The question on everyone’s minds right now is the actual significance of yesterday’s rally. While we obviously have no way of knowing how far the bounce will carry us, yesterday’s intraday price action was bullish overall. Specifically, it was positive that the mid-day losses undercut the previous day’s lows before stocks rallied to new intraday highs. Had the major indices held above the prior day’s lows the entire time, yesterday would have been an “inside day” instead. Such action would subsequently have had a greater chance of its lows being tested again today.
Yesterday, we said that a tradeable bounce for short-term traders would eventually come. Based on key support of the August 2007 lows and yesterday’s bullish intraday price action, it appears that time is now. Because of the relative strength it showed in the final hour, we bought the beaten-down Financial SPDR (XLF) for a short-term momentum play. Although we would never buy a strongly downtrending ETF with high expectations of an intermediate-term hold, we are merely looking to capture a quick gain on a bounce from “oversold” conditions over the next several days. If it begins to falter or show weakness before then, we’ll quickly bail out and close the trade for a scratch or small gain. Regardless of which stocks or ETFs you might buy right now, we suggest keeping this proactive, short-term mentality as well. There is way too much overhead supply and technical damage on the charts to expect anything more than a near-term countertrend retracement. As this bounce plays out, we’ll simultaneously be searching for low-risk short sale entries so that we are prepared if the well-established primary downtrends continue longer.

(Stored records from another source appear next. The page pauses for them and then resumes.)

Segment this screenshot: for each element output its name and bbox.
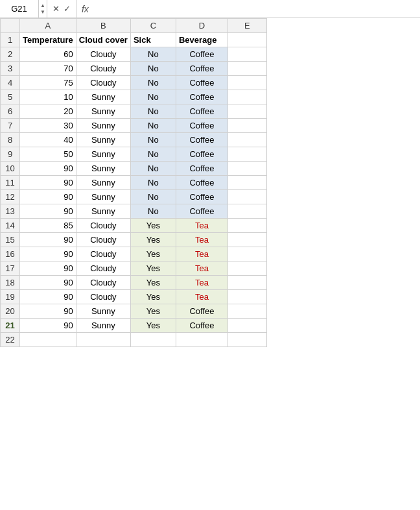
cell-e-9[interactable] [228,147,266,162]
row-header-8[interactable]: 8 [1,133,20,147]
cell-c-14[interactable]: Yes [130,219,176,233]
cell-e-5[interactable] [228,90,266,104]
cell-b-14[interactable]: Cloudy [76,219,130,233]
cell-c-10[interactable]: No [130,162,176,176]
arrow-down-icon[interactable]: ▼ [40,9,45,16]
cell-b-22[interactable] [76,333,130,347]
cell-d-13[interactable]: Coffee [176,204,228,219]
cell-temperature-header[interactable]: Temperature [20,33,76,47]
cell-e-14[interactable] [228,219,266,233]
cell-e-6[interactable] [228,104,266,119]
cell-e-16[interactable] [228,247,266,261]
cell-b-18[interactable]: Cloudy [76,276,130,290]
row-header-21[interactable]: 21 [1,319,20,333]
cell-c-19[interactable]: Yes [130,290,176,304]
cell-d-14[interactable]: Tea [176,219,228,233]
cell-b-5[interactable]: Sunny [76,90,130,104]
cell-d-22[interactable] [176,333,228,347]
cell-e-1[interactable] [228,33,266,47]
cell-a-17[interactable]: 90 [20,261,76,276]
cell-d-15[interactable]: Tea [176,233,228,247]
col-header-A[interactable]: A [20,19,76,33]
cell-a-10[interactable]: 90 [20,162,76,176]
cell-b-12[interactable]: Sunny [76,190,130,204]
cell-d-10[interactable]: Coffee [176,162,228,176]
col-header-B[interactable]: B [76,19,130,33]
cell-e-22[interactable] [228,333,266,347]
cell-d-18[interactable]: Tea [176,276,228,290]
cell-c-17[interactable]: Yes [130,261,176,276]
row-header-9[interactable]: 9 [1,147,20,162]
cell-a-5[interactable]: 10 [20,90,76,104]
cell-e-8[interactable] [228,133,266,147]
cell-a-6[interactable]: 20 [20,104,76,119]
row-header-19[interactable]: 19 [1,290,20,304]
cell-c-12[interactable]: No [130,190,176,204]
cell-a-3[interactable]: 70 [20,62,76,76]
cell-b-16[interactable]: Cloudy [76,247,130,261]
cell-a-20[interactable]: 90 [20,304,76,319]
cell-b-11[interactable]: Sunny [76,176,130,190]
row-header-5[interactable]: 5 [1,90,20,104]
cell-b-21[interactable]: Sunny [76,319,130,333]
cell-c-22[interactable] [130,333,176,347]
arrow-up-icon[interactable]: ▲ [40,3,45,9]
cell-c-15[interactable]: Yes [130,233,176,247]
cell-e-21[interactable] [228,319,266,333]
cell-c-18[interactable]: Yes [130,276,176,290]
cell-c-6[interactable]: No [130,104,176,119]
row-header-13[interactable]: 13 [1,204,20,219]
cell-d-17[interactable]: Tea [176,261,228,276]
cell-c-8[interactable]: No [130,133,176,147]
row-header-12[interactable]: 12 [1,190,20,204]
cell-e-18[interactable] [228,276,266,290]
row-header-17[interactable]: 17 [1,261,20,276]
cell-a-15[interactable]: 90 [20,233,76,247]
cell-c-11[interactable]: No [130,176,176,190]
cell-a-2[interactable]: 60 [20,47,76,62]
row-header-10[interactable]: 10 [1,162,20,176]
cell-b-15[interactable]: Cloudy [76,233,130,247]
row-header-4[interactable]: 4 [1,76,20,90]
cell-a-22[interactable] [20,333,76,347]
cell-sick-header[interactable]: Sick [130,33,176,47]
cancel-icon[interactable]: ✕ [52,4,60,14]
cell-c-20[interactable]: Yes [130,304,176,319]
cell-b-19[interactable]: Cloudy [76,290,130,304]
cell-d-5[interactable]: Coffee [176,90,228,104]
cell-a-8[interactable]: 40 [20,133,76,147]
cell-c-5[interactable]: No [130,90,176,104]
row-header-18[interactable]: 18 [1,276,20,290]
row-header-11[interactable]: 11 [1,176,20,190]
cell-c-9[interactable]: No [130,147,176,162]
cell-d-2[interactable]: Coffee [176,47,228,62]
row-header-1[interactable]: 1 [1,33,20,47]
cell-b-9[interactable]: Sunny [76,147,130,162]
cell-e-12[interactable] [228,190,266,204]
cell-a-19[interactable]: 90 [20,290,76,304]
cell-d-21[interactable]: Coffee [176,319,228,333]
cell-d-19[interactable]: Tea [176,290,228,304]
cell-c-13[interactable]: No [130,204,176,219]
cell-e-2[interactable] [228,47,266,62]
cell-a-18[interactable]: 90 [20,276,76,290]
cell-e-3[interactable] [228,62,266,76]
cell-b-10[interactable]: Sunny [76,162,130,176]
cell-e-15[interactable] [228,233,266,247]
cell-beverage-header[interactable]: Beverage [176,33,228,47]
row-header-14[interactable]: 14 [1,219,20,233]
row-header-20[interactable]: 20 [1,304,20,319]
col-header-C[interactable]: C [130,19,176,33]
cell-b-4[interactable]: Cloudy [76,76,130,90]
cell-a-13[interactable]: 90 [20,204,76,219]
cell-d-12[interactable]: Coffee [176,190,228,204]
cell-a-21[interactable]: 90 [20,319,76,333]
cell-d-7[interactable]: Coffee [176,119,228,133]
col-header-D[interactable]: D [176,19,228,33]
cell-b-7[interactable]: Sunny [76,119,130,133]
cell-d-3[interactable]: Coffee [176,62,228,76]
cell-d-4[interactable]: Coffee [176,76,228,90]
cell-e-7[interactable] [228,119,266,133]
cell-a-4[interactable]: 75 [20,76,76,90]
cell-a-14[interactable]: 85 [20,219,76,233]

There are no new setups in the pre-market today, as we first want to see how well the market follows-up yesterday’s gains. As with yesterday, we’ll send an intraday e-mail alert to inform of any new entries that come across our radar screen. Short-term traders may consider buying ETFs in the following sectors showing relative strength: Pharmaceutical, Biotech, Utilities, Energy, and Consumer Non-Cyclical. On the short side, let’s see how this bounce plays out first.
Daily Performance Report:
Below is an overview of all open positions, as well as a performance report on all positions that were closed only since the previous day’s newsletter. Net P/L figures are based on the $50,000 Wagner Daily model account size. Changes to open positions since the previous report are listed in red text below:
Open positions (coming into today):
XLF long (1,200 shares from January 9 entry) – bought 26.87, stop 26.12, target 28.58, unrealized points = + 0.08, unrealized P/L = + $96
Closed positions (since last report):
Current equity exposure ($100,000 max. buying power):
Per intraday e-mail alert, we bought XLF into the close yesterday. Note this is a short-term momentum play off the lows. Target is merely resistance of the 20-day EMA. Stop is below yesterday morning’s intraday consolidation.